Task item - Return exactly the span of lines in the following data that opens with the line containing "Contact us today (60, 545)" and closes with the line containing "Vedi tutte (382, 1473)". Include nothing else.

(Stored items)
*****
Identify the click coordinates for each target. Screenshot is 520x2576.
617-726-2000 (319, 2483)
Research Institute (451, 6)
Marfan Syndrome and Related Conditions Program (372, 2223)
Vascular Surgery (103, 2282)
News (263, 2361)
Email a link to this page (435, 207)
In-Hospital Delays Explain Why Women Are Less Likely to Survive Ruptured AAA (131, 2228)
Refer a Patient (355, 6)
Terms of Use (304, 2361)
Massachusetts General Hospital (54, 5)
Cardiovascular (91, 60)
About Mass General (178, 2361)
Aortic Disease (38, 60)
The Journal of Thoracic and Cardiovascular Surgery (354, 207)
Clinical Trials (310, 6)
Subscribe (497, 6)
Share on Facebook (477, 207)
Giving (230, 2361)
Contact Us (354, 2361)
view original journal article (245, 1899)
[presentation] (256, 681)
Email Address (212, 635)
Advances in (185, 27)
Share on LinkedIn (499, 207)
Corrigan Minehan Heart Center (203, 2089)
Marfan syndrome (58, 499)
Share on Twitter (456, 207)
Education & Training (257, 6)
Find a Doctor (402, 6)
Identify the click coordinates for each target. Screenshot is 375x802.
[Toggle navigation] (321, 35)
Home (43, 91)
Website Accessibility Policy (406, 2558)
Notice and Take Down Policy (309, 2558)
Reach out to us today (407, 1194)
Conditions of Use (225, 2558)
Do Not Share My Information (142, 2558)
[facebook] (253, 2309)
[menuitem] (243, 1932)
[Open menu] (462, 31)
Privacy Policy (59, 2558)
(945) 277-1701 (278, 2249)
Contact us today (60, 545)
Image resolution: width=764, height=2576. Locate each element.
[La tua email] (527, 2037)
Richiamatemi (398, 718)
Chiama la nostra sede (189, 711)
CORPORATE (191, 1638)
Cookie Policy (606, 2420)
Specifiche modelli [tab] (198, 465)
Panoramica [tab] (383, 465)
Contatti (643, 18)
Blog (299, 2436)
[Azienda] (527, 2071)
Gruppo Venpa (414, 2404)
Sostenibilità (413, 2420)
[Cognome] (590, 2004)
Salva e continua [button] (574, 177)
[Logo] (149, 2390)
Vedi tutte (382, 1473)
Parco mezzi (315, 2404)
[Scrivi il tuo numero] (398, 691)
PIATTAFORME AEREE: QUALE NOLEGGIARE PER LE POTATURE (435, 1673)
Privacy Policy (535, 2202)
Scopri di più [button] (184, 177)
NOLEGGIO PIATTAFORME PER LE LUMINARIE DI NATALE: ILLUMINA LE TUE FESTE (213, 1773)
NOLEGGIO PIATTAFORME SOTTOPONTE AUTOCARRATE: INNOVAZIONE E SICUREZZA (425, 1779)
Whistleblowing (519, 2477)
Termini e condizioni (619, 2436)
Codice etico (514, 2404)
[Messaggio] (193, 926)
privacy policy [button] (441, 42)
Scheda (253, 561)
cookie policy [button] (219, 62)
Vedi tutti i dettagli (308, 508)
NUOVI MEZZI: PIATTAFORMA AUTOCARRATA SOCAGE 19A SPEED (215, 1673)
*****
Result of this task -
Contact us today (60, 545)
Image resolution: width=764, height=2576. Locate each element.
[La tua email] (527, 2037)
Richiamatemi (398, 718)
Chiama la nostra sede (189, 711)
CORPORATE (191, 1638)
Cookie Policy (606, 2420)
Specifiche modelli [tab] (198, 465)
Panoramica [tab] (383, 465)
Contatti (643, 18)
Blog (299, 2436)
[Azienda] (527, 2071)
Gruppo Venpa (414, 2404)
Sostenibilità (413, 2420)
[Cognome] (590, 2004)
Salva e continua [button] (574, 177)
[Logo] (149, 2390)
Vedi tutte (382, 1473)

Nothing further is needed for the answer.